# [EXERCISE OBJECTIVE]
For the material below, return exactly the lines starting at the line containing "sljedeće aktivnosti: i)" and ending at the line containing "máquina a 30 °C con jabón o de", both ends included, and no others.

-- Opening Marker --

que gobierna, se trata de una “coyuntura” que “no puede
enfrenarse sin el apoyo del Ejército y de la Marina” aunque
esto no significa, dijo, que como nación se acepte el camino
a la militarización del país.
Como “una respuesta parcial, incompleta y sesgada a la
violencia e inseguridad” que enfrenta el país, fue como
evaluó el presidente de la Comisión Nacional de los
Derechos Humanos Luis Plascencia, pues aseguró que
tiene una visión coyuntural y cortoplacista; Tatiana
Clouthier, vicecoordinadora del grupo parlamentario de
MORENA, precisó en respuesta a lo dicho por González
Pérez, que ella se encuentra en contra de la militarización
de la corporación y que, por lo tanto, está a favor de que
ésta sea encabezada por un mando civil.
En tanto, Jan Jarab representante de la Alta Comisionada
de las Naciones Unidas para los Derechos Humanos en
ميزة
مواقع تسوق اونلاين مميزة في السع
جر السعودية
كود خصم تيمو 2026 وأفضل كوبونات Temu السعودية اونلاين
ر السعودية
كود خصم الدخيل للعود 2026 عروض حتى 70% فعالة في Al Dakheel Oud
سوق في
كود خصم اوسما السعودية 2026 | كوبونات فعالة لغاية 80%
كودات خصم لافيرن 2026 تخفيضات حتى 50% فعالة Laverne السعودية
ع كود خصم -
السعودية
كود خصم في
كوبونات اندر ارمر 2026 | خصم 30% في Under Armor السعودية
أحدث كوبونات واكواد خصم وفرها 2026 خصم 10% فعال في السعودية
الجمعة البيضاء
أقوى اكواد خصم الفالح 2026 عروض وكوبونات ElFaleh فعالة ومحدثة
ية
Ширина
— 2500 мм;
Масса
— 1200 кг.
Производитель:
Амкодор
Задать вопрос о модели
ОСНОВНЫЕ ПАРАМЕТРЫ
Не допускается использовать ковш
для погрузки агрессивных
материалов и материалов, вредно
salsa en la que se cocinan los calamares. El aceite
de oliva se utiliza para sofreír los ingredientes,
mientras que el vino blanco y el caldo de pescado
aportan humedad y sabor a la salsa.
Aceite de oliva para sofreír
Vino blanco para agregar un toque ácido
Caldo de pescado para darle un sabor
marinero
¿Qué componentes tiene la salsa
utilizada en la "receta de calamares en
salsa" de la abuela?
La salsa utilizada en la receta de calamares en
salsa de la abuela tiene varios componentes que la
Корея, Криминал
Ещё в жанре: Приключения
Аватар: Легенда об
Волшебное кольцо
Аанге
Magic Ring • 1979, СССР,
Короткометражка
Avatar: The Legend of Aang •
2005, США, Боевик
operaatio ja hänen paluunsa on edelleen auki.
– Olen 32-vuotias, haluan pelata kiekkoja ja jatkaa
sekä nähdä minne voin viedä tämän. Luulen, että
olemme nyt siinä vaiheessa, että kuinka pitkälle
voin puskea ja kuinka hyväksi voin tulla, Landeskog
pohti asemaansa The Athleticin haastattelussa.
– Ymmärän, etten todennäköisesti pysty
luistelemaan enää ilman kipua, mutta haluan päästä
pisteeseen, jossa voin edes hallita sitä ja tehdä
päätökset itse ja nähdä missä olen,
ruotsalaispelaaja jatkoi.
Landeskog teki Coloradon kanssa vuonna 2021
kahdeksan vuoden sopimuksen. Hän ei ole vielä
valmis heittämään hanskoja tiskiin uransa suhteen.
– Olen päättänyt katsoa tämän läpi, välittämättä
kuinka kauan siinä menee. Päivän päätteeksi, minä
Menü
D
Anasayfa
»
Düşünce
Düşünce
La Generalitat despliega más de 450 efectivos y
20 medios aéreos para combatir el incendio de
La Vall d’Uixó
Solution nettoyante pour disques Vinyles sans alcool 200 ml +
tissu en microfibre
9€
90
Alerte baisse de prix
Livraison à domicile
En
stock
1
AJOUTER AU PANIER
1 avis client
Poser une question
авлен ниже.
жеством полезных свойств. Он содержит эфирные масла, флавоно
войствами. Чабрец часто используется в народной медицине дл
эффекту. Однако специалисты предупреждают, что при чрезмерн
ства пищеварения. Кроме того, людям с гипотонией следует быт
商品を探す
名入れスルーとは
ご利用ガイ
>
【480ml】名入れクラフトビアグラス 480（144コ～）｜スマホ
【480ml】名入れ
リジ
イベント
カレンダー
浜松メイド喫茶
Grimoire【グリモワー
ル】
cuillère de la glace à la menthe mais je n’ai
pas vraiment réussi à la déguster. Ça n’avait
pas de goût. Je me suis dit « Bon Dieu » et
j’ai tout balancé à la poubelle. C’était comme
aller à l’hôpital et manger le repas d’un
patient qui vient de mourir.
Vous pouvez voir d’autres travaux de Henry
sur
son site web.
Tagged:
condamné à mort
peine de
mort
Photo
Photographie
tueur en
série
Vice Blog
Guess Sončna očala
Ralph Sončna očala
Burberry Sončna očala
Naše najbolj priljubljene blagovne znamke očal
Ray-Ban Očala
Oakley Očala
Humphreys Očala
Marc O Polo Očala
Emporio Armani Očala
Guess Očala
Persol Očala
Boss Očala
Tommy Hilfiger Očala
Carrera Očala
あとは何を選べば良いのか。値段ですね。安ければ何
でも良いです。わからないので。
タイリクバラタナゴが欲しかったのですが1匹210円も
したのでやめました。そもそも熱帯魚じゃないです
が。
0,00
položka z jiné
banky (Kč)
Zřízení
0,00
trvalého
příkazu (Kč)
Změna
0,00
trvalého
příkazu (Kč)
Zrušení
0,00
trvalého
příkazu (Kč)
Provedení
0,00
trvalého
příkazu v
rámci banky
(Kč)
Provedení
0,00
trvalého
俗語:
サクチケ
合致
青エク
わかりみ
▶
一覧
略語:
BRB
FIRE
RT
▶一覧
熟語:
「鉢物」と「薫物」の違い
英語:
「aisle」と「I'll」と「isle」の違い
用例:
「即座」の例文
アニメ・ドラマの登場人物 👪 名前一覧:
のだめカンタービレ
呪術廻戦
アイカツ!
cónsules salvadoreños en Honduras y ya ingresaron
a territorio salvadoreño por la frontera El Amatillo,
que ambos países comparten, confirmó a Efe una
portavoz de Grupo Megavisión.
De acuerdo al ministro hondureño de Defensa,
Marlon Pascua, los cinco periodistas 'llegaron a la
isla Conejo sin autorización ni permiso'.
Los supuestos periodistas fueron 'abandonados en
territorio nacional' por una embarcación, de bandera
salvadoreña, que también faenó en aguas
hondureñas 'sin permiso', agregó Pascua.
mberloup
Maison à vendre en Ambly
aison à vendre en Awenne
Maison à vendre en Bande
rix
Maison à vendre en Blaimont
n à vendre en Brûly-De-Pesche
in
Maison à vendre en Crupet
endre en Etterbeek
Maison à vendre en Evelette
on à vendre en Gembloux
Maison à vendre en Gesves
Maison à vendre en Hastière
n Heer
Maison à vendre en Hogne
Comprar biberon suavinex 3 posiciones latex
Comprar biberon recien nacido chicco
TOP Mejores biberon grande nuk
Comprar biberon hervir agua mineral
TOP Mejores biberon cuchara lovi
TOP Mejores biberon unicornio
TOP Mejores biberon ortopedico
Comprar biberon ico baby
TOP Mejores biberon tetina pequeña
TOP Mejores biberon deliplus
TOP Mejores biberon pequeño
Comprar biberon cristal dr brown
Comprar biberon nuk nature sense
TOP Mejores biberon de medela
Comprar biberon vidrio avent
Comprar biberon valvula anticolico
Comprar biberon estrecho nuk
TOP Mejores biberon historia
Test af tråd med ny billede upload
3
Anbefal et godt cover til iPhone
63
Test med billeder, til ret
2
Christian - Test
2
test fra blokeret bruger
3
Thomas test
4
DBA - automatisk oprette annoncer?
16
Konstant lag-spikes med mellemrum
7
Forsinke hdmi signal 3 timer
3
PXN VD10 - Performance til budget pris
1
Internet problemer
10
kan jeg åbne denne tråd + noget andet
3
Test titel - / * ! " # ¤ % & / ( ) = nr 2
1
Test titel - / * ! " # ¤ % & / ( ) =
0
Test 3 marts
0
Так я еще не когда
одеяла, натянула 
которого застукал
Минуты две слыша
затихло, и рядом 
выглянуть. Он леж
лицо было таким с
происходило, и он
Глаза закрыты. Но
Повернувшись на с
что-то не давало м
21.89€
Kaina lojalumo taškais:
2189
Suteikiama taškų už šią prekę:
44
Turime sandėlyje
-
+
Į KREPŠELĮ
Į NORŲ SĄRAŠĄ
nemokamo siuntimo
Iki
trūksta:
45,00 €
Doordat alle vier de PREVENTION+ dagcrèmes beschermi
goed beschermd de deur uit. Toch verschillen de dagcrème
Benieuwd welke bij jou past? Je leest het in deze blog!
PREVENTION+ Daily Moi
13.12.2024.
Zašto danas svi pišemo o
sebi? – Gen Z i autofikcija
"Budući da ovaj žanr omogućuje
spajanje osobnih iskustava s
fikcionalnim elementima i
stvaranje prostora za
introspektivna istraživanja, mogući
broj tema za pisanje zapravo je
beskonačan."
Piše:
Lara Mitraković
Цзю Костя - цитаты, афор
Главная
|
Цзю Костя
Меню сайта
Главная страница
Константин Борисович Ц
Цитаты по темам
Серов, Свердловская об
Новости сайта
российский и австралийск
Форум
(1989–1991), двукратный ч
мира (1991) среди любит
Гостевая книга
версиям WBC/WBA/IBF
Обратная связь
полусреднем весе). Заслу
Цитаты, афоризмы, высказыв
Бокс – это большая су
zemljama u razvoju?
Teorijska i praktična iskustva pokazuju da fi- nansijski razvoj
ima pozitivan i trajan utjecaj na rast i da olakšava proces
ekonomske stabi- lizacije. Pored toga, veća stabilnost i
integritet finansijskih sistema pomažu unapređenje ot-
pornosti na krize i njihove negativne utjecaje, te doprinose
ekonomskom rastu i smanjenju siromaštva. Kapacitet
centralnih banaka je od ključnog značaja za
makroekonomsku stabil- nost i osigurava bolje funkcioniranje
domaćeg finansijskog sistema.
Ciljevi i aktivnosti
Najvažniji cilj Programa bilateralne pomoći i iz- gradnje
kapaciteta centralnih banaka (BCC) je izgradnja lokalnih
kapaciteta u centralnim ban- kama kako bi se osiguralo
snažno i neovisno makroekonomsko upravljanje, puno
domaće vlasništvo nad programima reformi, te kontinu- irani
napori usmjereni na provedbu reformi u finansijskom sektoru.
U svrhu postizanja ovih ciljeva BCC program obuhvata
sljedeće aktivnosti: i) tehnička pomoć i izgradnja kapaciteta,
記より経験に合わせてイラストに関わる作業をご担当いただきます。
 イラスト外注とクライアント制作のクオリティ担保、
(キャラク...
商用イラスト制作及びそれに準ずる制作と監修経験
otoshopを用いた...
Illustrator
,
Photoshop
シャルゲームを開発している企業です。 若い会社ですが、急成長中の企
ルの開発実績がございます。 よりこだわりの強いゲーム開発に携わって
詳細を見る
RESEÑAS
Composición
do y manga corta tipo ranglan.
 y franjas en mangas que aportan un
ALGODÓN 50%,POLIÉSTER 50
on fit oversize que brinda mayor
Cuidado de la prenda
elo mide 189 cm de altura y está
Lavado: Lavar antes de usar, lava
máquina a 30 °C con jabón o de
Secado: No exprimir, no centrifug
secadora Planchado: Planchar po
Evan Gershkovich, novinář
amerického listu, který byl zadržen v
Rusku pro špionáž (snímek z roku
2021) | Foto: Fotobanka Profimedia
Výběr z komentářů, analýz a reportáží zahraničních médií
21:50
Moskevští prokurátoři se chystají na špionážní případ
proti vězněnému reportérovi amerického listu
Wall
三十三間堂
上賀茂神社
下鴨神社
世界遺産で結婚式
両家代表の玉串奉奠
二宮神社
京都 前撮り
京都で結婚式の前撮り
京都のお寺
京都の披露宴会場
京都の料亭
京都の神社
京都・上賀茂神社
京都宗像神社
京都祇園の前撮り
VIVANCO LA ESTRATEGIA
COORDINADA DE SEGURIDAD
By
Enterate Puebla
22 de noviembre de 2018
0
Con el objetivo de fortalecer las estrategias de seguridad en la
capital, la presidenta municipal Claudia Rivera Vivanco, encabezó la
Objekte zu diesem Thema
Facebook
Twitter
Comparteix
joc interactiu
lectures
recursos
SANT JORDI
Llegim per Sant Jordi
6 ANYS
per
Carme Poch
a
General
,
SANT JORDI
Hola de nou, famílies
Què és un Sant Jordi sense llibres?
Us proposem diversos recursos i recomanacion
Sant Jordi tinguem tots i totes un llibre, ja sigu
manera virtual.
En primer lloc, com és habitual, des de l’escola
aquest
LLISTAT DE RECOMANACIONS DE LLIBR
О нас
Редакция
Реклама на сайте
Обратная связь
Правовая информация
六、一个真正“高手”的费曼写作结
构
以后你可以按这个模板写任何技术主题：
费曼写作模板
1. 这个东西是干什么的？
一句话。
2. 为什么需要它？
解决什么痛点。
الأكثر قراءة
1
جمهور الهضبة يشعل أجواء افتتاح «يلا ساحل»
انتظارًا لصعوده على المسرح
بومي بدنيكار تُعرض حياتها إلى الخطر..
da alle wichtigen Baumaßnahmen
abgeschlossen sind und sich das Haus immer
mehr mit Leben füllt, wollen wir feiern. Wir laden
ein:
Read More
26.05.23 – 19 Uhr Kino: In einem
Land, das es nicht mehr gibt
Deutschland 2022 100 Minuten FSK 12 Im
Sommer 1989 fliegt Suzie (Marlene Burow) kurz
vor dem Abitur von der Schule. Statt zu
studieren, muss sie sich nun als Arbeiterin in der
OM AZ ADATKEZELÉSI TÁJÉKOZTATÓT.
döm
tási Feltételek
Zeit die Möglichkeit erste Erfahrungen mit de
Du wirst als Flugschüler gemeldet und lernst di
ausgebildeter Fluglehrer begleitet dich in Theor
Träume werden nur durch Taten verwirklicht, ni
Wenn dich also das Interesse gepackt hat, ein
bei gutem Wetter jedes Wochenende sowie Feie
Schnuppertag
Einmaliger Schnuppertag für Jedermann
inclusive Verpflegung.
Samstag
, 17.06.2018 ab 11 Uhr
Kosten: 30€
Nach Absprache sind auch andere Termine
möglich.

-- Closing Marker --

# [EXPECTED ANSWER]
sljedeće aktivnosti: i) tehnička pomoć i izgradnja kapaciteta,
記より経験に合わせてイラストに関わる作業をご担当いただきます。
 イラスト外注とクライアント制作のクオリティ担保、
(キャラク...
商用イラスト制作及びそれに準ずる制作と監修経験
otoshopを用いた...
Illustrator
,
Photoshop
シャルゲームを開発している企業です。 若い会社ですが、急成長中の企
ルの開発実績がございます。 よりこだわりの強いゲーム開発に携わって
詳細を見る
RESEÑAS
Composición
do y manga corta tipo ranglan.
 y franjas en mangas que aportan un
ALGODÓN 50%,POLIÉSTER 50
on fit oversize que brinda mayor
Cuidado de la prenda
elo mide 189 cm de altura y está
Lavado: Lavar antes de usar, lava
máquina a 30 °C con jabón o de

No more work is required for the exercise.